Spike Lee’s 1992 adaptation of Malcolm X’s autobiography stands as one of the director’s most significant films, as well as one of Denzel Washington’s most powerful performances. Now, twenty years after the movie’s release, Warner Bros brings Malcolm X to Blu-ray in a deluxe digibook edition.
Any student of American and civil rights history will know the name Malcolm X. Less familiar might be the details of his life, his struggles, and his campaign against the racial injustices he fought. Perhaps that’s because Malcolm X was a more incendiary figure than was Martin Luther King, Jr, a historical person whose contributions to civil rights are taught more widely and more frequently. Whatever the reason, Spike Lee’s filmic memorial brought popular awareness in the ‘90s to the man who was Malcolm Little.
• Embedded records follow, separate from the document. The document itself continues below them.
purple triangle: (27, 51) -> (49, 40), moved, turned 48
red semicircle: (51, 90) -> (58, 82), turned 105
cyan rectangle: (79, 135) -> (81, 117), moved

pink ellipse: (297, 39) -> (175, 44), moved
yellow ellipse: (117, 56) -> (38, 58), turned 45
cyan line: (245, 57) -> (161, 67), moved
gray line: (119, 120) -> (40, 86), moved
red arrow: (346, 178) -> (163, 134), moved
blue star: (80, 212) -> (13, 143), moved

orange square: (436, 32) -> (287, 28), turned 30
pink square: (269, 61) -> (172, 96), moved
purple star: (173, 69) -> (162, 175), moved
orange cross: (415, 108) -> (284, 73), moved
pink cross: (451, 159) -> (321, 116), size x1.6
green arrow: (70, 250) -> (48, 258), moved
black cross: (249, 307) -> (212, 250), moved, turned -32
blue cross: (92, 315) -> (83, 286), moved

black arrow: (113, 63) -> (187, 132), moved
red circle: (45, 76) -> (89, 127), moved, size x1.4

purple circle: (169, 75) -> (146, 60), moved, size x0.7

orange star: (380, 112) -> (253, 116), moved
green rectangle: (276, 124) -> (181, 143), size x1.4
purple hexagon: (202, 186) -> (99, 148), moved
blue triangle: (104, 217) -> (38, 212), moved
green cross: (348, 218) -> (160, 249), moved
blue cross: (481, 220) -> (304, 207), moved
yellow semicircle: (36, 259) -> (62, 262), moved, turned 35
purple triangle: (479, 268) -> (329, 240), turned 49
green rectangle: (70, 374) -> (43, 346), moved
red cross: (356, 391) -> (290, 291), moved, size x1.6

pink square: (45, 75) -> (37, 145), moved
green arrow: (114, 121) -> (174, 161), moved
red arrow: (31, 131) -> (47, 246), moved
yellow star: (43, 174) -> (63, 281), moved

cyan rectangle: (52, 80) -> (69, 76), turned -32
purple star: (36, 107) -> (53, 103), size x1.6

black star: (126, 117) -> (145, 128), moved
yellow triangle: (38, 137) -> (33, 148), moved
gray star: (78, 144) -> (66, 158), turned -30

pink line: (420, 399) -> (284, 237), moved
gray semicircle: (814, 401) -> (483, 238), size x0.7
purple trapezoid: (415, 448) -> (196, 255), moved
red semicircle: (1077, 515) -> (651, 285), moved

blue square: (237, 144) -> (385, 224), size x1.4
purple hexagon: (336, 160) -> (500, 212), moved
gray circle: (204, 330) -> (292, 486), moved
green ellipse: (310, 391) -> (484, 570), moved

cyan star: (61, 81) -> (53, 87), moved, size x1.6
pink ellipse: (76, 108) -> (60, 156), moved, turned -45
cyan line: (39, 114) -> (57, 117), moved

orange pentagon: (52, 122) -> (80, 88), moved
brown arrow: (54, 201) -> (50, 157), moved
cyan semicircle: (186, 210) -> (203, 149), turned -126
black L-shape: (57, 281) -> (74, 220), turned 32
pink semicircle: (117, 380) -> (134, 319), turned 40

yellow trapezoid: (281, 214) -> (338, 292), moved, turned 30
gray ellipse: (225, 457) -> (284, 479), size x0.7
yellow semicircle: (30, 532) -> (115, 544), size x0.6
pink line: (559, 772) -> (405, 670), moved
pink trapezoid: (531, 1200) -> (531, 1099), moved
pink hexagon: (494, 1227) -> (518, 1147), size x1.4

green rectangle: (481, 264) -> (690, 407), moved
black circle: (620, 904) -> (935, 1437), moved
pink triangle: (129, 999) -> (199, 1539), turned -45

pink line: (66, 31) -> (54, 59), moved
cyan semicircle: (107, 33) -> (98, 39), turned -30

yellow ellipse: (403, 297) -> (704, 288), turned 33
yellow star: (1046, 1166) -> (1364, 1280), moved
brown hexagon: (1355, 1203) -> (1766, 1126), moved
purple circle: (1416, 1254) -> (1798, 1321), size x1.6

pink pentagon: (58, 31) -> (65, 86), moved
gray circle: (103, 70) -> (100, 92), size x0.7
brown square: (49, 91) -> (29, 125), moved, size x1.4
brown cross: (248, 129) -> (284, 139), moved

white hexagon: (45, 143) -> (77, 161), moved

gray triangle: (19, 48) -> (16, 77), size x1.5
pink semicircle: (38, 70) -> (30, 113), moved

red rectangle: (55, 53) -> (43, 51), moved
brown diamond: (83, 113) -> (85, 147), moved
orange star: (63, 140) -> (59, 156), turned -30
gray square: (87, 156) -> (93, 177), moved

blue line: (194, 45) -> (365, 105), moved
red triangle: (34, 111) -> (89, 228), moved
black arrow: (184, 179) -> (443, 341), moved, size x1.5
Suitably long at nearly three and a half hours in length, the movie opens with Denzel Washington’s iconic delivery of Malcolm X’s famous speech about America’s victimization of the black man and woman. As he speaks, we see footage of the vicious beating of Rodney King from 1991, just one year before this movie originally released. That is powerful imagery today, but it would have hit especially hard just a few months after the King beating and the subsequent police acquittals sparked the Los Angeles riots. The visuals then change to show an American flag filling the screen. As the speech concludes, the flag bursts into flames, burning down to leave only a star spangled “X.”
Following the literally inflammatory opening, the movie travels back to the early life of Malcolm Little in wartime Boston. Malcolm and his friend Shorty (Spike Lee) try numerous shady schemes to make money, all meeting with degrees of failure. Eventually Malcolm lands in prison, where he meets Baines (Albert Hall), a fellow inmate who will be Malcolm’s mentor and the man who changes the direction of the troubled youth’s life. While imprisoned and under Baines’s tutelage, Malcolm learns about both the history of black oppression and the religion of Islam. He eventually converts to Islam before his release and becomes a prominent leader in the Muslim community. That is when he sheds his surname and adopts the name Malcolm X. From there, the man becomes the legend as he refuses to bend and amasses a huge following, both through his involvement with the Nation of Islam and through his own efforts in the movement for civil rights.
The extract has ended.